Stored entries
--- START ---

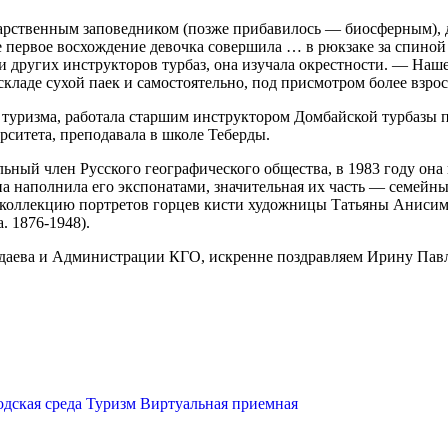
сударственным заповедником (позже прибавилось — биосферным)
вое первое восхождение девочка совершила … в рюкзаке за спино
и других инструкторов турбаз, она изучала окрестности. — На
складе сухой паек и самостоятельно, под присмотром более взрос
о туризма, работала старшим инструктором Домбайской турбазы
ситета, преподавала в​ школе Теберды.
льный член Русского географического общества, в 1983 году она
на наполнила его экспонатами, значительная их часть — семейны
 коллекцию портретов горцев кисти художницы Татьяны Анисимо
 1876-1948).
даева и Администрации КГО, искренне​ поздравляем Ирину Павло
одская среда
Туризм
Виртуальная приемная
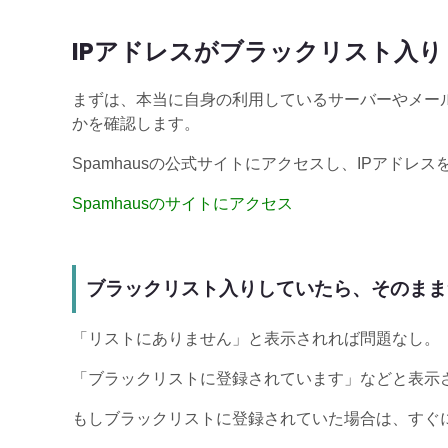
IPアドレスがブラックリスト入
まずは、本当に自身の利用しているサーバーやメール
かを確認します。
Spamhausの公式サイトにアクセスし、IPアド
Spamhausのサイトにアクセス
ブラックリスト入りしていたら、そのまま
「リストにありません」と表示されれば問題なし。
「ブラックリストに登録されています」などと表示
もしブラックリストに登録されていた場合は、すぐ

--- END ---

Task details: Restate word for word the lines that begin at the one containing "Виртуальная приемная" and end with the final line of the records. Pictures stay out.

Result of this exercise:
Виртуальная приемная
IPアドレスがブラックリスト入
まずは、本当に自身の利用しているサーバーやメール
かを確認します。
Spamhausの公式サイトにアクセスし、IPアド
Spamhausのサイトにアクセス
ブラックリスト入りしていたら、そのまま
「リストにありません」と表示されれば問題なし。
「ブラックリストに登録されています」などと表示
もしブラックリストに登録されていた場合は、すぐ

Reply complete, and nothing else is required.